The former Wigan Terminus Warehouses were built in the eighteenth century and refurbished in the 1980s. Boats could moor inside the building and offload directly into the warehouse.

A warehouse with covered loading bays, converted into a museum of Victorian life (often mistakenly thought to be Wigan Pier), and the home to The Way We Were museum, was part of the Wigan Pier Experience museum and exhibition centre. The exhibition featured a Victorian school room, a colliery disaster, the Second Boer War and (on the top floor) a complete pub transported from Hope Street and reconstructed by shopping centre developers. The Wigan Pier Theatre Company used these displays to remind present generations of "The Way We Were"—not always a happy life. The attraction closed on 20 December 2007.

Gibson's Warehouse is a Victorian cotton warehouse, originally built in 1777, re-built in 1984 as The Orwell at Wigan Pier, is situated on the canalside. The pub closed in 2016.

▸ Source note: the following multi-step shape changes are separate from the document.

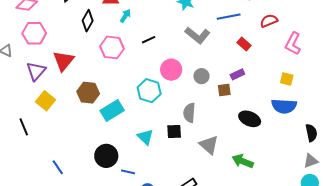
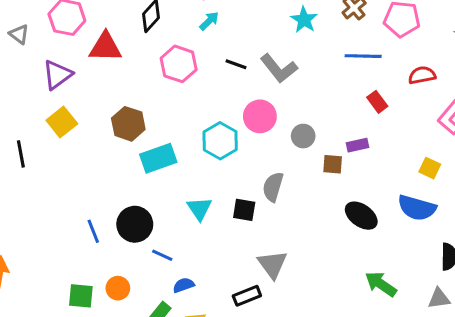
gray L-shape: (197, 35) -> (279, 68), moved
black line: (149, 40) -> (236, 64), turned 32
red triangle: (64, 61) -> (105, 47), moved, turned 40
gray triangle: (209, 145) -> (272, 264), moved
green arrow: (243, 161) -> (381, 284), moved
blue line: (58, 167) -> (93, 231), moved

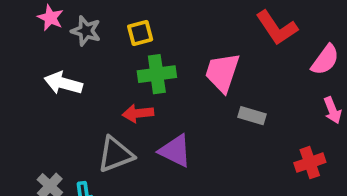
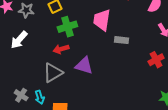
white arrow: (63, 83) -> (19, 40), turned -54

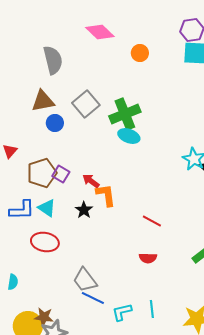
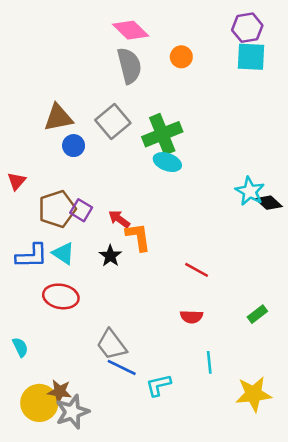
gray semicircle: (53, 60) -> (129, 66), moved
cyan semicircle: (13, 282) -> (20, 347), turned -35
cyan line: (152, 309) -> (209, 362), moved

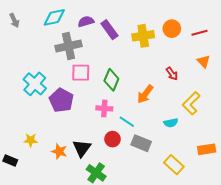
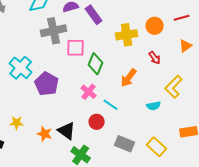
orange circle: (172, 29) -> (155, 26), moved
yellow cross: (143, 36) -> (127, 35), moved
orange triangle: (204, 61) -> (186, 46), turned 40
pink square: (81, 73) -> (76, 48), moved
pink cross: (104, 108) -> (89, 92), turned 35
gray rectangle: (141, 143) -> (125, 144), moved
black triangle: (82, 148) -> (67, 131), turned -30

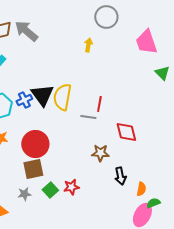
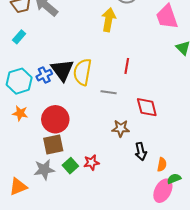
yellow arrow: (88, 45) -> (109, 20), size x1.6
red line: (99, 104) -> (127, 66), moved
gray star: (24, 194) -> (44, 170), size x1.5

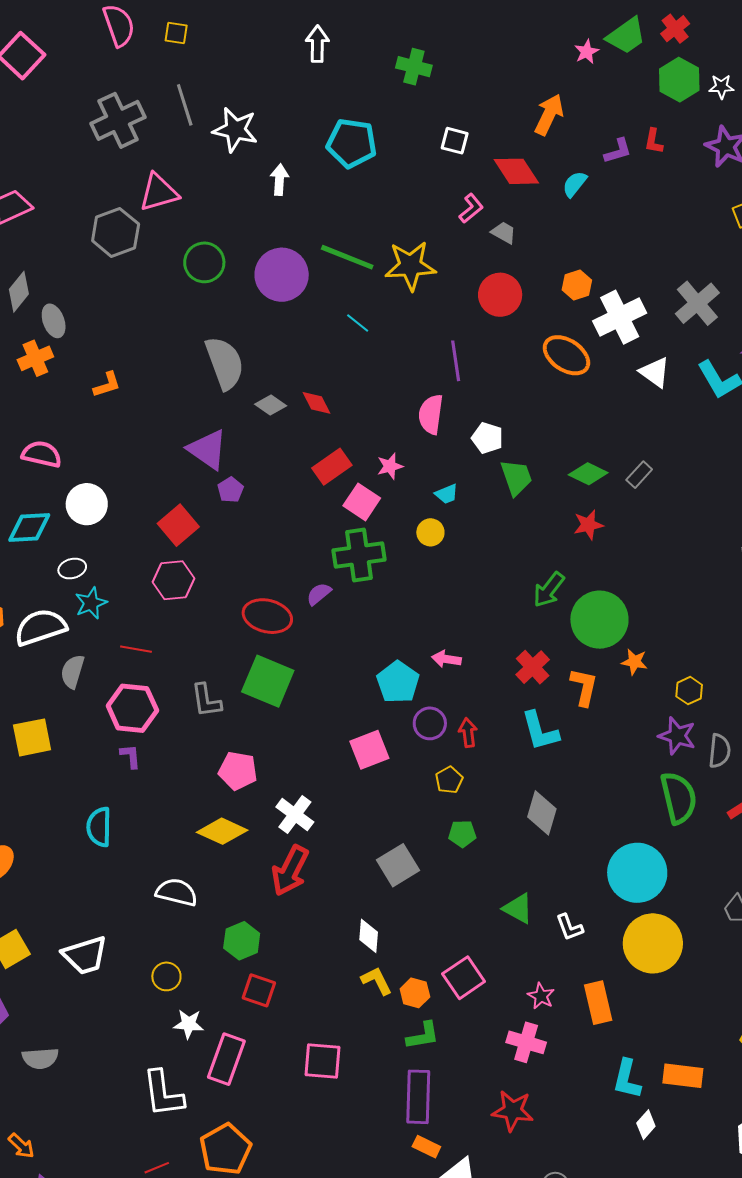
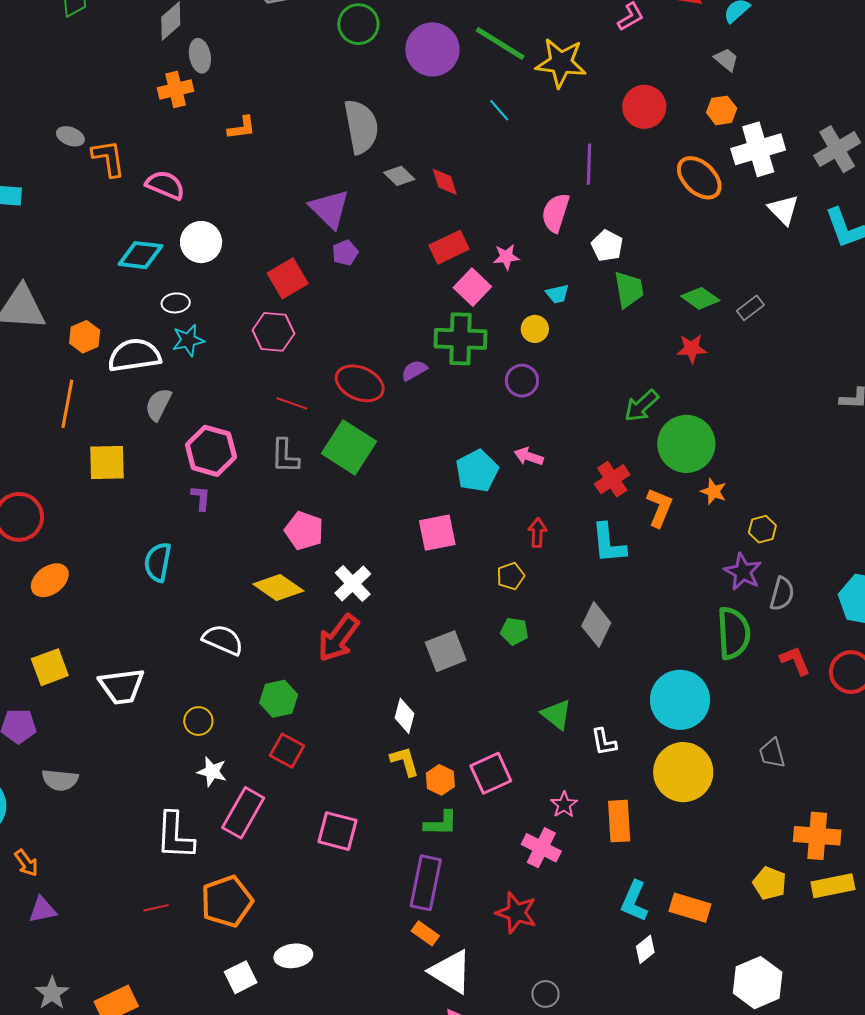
gray trapezoid: (504, 233) -> (726, 60), moved
red line: (136, 649) -> (292, 403), moved
purple circle: (430, 723) -> (522, 381), moved

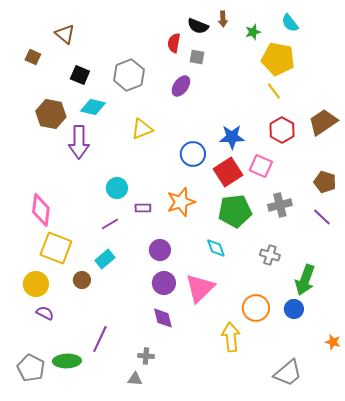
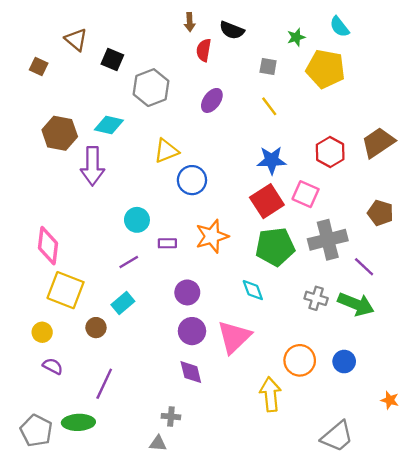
brown arrow: (223, 19) -> (190, 22), moved
gray square: (197, 57) -> (268, 67), moved
black square: (80, 75) -> (112, 59), moved
yellow line: (274, 91) -> (269, 106), moved
blue circle: (193, 154) -> (192, 180), moved
gray cross: (280, 205) -> (328, 240), size x1.4
purple line: (322, 217) -> (364, 267), moved
green arrow: (305, 280) -> (356, 304), moved, turned -88
yellow circle: (36, 284) -> (42, 332), size x0.7
purple line: (100, 339) -> (104, 384), moved

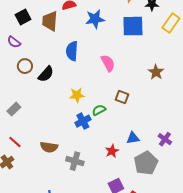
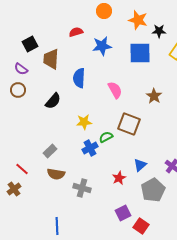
brown trapezoid: (50, 21) -> (51, 59), moved
brown circle: (25, 66) -> (18, 90), moved
brown star: (156, 72) -> (154, 96), moved
brown square: (122, 97) -> (129, 124), size x1.6
gray rectangle: (14, 109) -> (50, 151), moved
blue triangle: (133, 138) -> (140, 165), turned -32

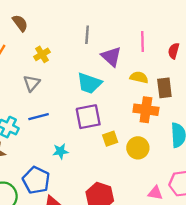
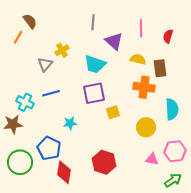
brown semicircle: (20, 23) -> (30, 21), moved
yellow cross: (42, 54) -> (62, 50), moved
yellow circle: (138, 148) -> (146, 127), moved

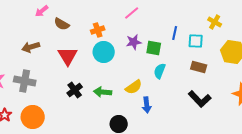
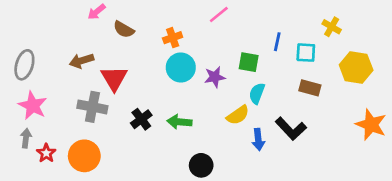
purple star: (134, 42) -> (215, 77), moved
red triangle: (68, 56) -> (114, 78), moved
gray cross: (25, 81) -> (92, 107), moved
yellow semicircle: (134, 87) -> (238, 115), moved
black L-shape: (200, 99) -> (291, 129), moved
blue arrow: (147, 105) -> (258, 140), moved

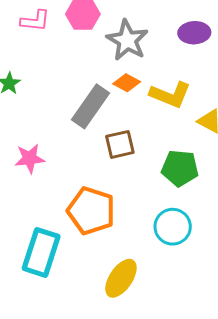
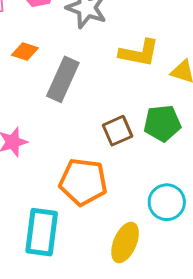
orange diamond: (127, 83) -> (25, 52), moved
brown square: (120, 144) -> (118, 131), moved
cyan circle: (173, 227) -> (167, 202), moved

Number 1 Wigan Pier, won a Civic Trust Award—the architect being Michael Stroud Churchward when it refurbished in the early part of the 1980s.

Trencherfield Mill is a former cotton mill, located across the road from Wigan Pier converted into apartments in 2009. It still contains a massive working 2,500-horsepower steam engine.

There are several bridges across the canal. Bridge #51 Pottery Changeline is a roving bridge, one which swaps the tow path from one side of the canal to the other, usually in such a way as to allow the horse pulling the barge to pass easily and without disconnecting its tow-rope. Bridge #50 Seven Stars Bridge is adjacent to the Seven Stars public house (now demolished), taking its name from The Plough constellation.

Elizabeth House, at The Pier, Wigan, houses Keep Britain Tidy, an environmental charity.

==Future==
A planning application proposing the overhaul of the famous Wigan Pier to provide new homes, an artisan food hall and event spaces was approved in 2019. The Wigan Pier scheme spans approximately 55,000 sqft and is a mixed-use development. In 2025, the Council announced plans for events to take place at Wigan Pier while redevelopment continues. The activities are intended to bring the site back into use, with further discussions underway with potential tenants as part of efforts to turn the area into a cultural destination.